Chong Ro Tailor
- Native name: 종로양복점
- Industry: Tailor
- Founded: 1916; 109 years ago
- Headquarters: 04551 Room 618, Eulji Biz-Center, 78 Jeo-dong 2(i)-ga, Jung District, Seoul, South Korea

Seoul Future Heritage
- Reference no.: 2013-238
- Website: www.bellstreet.co.kr

= Chong Ro Tailor =

Historic tailor shop in Seoul, South Korea

Chong Ro Tailor, also spelled Jongno Tailor, is a historic tailor shop in Seoul, South Korea. It is among the oldest active tailor shops in South Korea, having been founded in 1916. It has remained a family business since then, and is currently operated by the third generation of the family. The Seoul Metropolitan Government has designated it an Oraegage, a store of historic value, and a Seoul Future Heritage.

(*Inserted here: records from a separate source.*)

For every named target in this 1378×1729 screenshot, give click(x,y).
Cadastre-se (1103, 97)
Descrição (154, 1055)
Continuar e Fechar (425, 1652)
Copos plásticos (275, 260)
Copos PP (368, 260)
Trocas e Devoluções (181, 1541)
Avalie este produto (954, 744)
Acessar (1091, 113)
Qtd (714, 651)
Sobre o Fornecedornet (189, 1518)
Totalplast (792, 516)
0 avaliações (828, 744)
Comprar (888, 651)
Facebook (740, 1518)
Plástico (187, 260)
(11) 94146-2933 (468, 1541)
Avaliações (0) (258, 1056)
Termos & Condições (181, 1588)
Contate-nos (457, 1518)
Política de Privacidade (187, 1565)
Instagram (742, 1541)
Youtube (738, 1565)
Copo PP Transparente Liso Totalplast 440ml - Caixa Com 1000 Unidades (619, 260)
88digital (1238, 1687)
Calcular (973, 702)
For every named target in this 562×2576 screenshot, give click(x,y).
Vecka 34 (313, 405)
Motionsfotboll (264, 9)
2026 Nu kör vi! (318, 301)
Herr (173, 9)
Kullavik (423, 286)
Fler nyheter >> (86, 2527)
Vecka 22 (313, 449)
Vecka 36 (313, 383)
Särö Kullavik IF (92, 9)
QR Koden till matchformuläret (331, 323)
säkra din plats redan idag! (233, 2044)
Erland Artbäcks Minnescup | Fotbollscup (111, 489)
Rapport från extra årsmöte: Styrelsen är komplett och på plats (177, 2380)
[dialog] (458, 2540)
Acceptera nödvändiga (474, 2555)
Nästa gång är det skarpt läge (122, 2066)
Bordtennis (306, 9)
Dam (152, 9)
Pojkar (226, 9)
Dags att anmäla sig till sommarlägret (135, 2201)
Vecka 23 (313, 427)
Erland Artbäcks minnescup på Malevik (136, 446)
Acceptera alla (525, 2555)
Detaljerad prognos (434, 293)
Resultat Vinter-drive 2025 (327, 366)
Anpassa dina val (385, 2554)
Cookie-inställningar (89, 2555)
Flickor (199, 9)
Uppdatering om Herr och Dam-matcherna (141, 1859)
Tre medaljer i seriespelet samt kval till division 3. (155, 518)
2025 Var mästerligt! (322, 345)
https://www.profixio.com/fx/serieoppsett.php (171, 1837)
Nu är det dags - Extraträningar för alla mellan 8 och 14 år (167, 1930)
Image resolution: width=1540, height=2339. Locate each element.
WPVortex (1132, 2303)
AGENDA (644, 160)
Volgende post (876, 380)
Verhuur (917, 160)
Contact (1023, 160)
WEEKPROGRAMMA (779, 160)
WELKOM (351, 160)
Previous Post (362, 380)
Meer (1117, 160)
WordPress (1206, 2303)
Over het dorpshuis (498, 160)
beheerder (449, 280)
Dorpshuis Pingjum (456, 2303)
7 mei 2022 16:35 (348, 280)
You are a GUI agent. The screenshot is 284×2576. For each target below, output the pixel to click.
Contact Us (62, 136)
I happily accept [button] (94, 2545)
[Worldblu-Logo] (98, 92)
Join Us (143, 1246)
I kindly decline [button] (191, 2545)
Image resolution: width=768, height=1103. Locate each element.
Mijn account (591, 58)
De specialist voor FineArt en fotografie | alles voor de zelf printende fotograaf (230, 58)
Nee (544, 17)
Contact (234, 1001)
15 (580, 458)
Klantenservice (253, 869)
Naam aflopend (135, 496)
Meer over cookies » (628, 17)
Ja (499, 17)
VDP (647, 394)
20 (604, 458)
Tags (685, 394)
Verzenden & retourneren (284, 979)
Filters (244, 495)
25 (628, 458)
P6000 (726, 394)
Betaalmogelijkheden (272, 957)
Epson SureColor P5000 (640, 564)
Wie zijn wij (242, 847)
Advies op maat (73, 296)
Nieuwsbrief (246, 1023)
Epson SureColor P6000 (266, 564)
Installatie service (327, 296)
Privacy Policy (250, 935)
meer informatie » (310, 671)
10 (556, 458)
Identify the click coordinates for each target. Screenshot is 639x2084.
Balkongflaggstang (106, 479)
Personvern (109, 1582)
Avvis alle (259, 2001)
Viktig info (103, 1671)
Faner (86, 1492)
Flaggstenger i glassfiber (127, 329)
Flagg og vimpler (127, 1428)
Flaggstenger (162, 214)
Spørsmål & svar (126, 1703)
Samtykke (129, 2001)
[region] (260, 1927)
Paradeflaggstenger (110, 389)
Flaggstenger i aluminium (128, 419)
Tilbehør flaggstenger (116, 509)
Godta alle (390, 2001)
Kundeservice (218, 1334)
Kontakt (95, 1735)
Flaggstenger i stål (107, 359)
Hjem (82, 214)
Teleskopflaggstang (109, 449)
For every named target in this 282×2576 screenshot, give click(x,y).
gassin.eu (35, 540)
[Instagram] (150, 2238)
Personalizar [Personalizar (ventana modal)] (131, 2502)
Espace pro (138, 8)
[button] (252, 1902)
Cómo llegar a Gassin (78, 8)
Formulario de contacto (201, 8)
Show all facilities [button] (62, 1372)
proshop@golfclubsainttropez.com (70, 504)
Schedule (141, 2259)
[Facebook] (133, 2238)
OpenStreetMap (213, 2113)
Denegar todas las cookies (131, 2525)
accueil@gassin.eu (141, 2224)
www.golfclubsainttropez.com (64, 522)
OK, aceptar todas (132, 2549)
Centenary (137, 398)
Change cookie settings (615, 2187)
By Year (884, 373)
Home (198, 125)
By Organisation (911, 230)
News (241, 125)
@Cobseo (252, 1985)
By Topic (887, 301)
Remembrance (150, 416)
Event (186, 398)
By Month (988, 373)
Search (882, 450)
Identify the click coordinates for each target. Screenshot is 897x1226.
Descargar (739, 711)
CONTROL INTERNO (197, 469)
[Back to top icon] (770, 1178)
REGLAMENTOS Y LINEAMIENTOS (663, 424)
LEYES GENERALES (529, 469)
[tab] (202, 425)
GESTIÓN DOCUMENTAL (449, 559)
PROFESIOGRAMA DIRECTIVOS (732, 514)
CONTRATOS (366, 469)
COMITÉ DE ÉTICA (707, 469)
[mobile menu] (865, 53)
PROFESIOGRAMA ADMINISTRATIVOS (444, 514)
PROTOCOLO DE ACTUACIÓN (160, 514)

The store was founded in 1916, near Bosingak in Jongno District. Its founder was Lee Du-yong, whom studied tailoring in Japan. In the 1940s, the store was moved to Jongno 1-ga. It moved again in 2000 amidst redevelopment in the area, and again in 2010 to its current location.

The store makes custom suits for its customers. Over time, it reportedly became a favorite spot for South Korean politicians, including South Korean leader Park Chung Hee, Kim Du-han, Yi Si-yeong, and more.